On the plus side, that trait can make you an exceptional worker. Obsessing with planning ahead, working out minute details, preparing for various possibilities, you'll think of things no one else thought of and often save their butts. Pick a career that requires an anal personality, and you'll go far!


----------



## Boom turtle (Mar 2, 2012)

Slogger said:


> I always thought people who changed plans at the last moment were flakey, even when the change was totally appropriate!
> 
> On the plus side, that trait can make you an exceptional worker. Obsessing with planning ahead, working out minute details, preparing for various possibilities, you'll think of things no one else thought of and often save their butts. Pick a career that requires an anal personality, and you'll go far!


A lot of times, those kind of people do seem flakey. But they also always seem to be much happier than me because they can deal with the change in plans much better than me.

Well, that does sound like a possible idea, and I know it isn't your fault because it took them a really long time to finally post my massive reply, but the one draw back is I'm a procrastinator. It may sound like an Oxy-moron to be obessively planning and yet procrastinate, but it somehow is like that for me. I'm very much a perfectionist, and if I don't think I can do it the proper way, I push it off and usually end up not doing it.

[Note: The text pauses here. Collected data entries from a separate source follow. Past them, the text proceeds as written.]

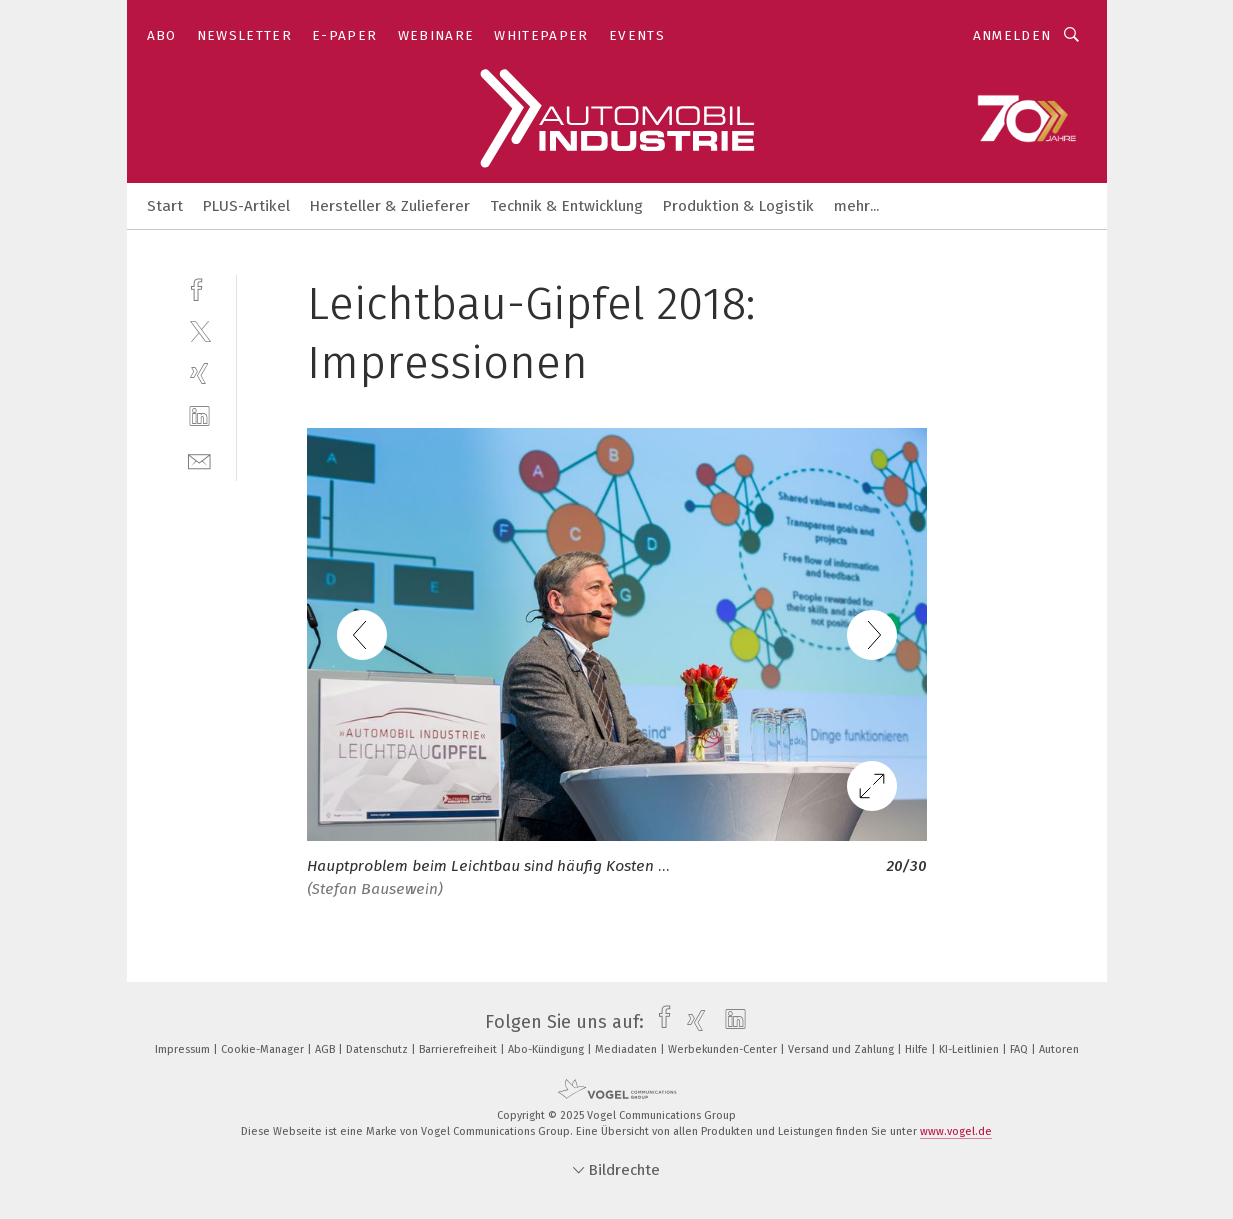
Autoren (1059, 1049)
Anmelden (1012, 35)
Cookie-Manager (264, 1049)
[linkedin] (199, 416)
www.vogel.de (956, 1131)
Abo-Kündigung (547, 1049)
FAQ (1020, 1049)
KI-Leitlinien (970, 1049)
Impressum (184, 1049)
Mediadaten (627, 1049)
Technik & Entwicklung (566, 206)
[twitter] (199, 330)
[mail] (199, 459)
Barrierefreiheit (459, 1049)
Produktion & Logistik (738, 206)
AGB (326, 1049)
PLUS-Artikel (246, 206)
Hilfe (918, 1049)
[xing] (199, 373)
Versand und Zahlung (842, 1049)
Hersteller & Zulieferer (390, 206)
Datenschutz (378, 1049)
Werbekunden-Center (724, 1049)
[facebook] (199, 287)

No matter what I do, or what ideas I have, no one ever listens to me. So I really don't know what's best. I am planning on going into Packaging as a career choice, as it seems to fit me best.


----------



## barchaetone (Oct 15, 2011)

Me too. I feel uptight and inhibited, and when things go wrong i sometimes have a fit. I have to remind myself that things not going right is not a disaster and its helping. A few months ago, i said to my wife, 'if i sleep though my alarm, it would be a total disaster," meaning a conference would lose one of many speakers the next morning. I caught myself and realized that no disaster would happen - i'd simply not make it there, i wouldnt get in trouble, and life would go on just the same as if i had made it.


----------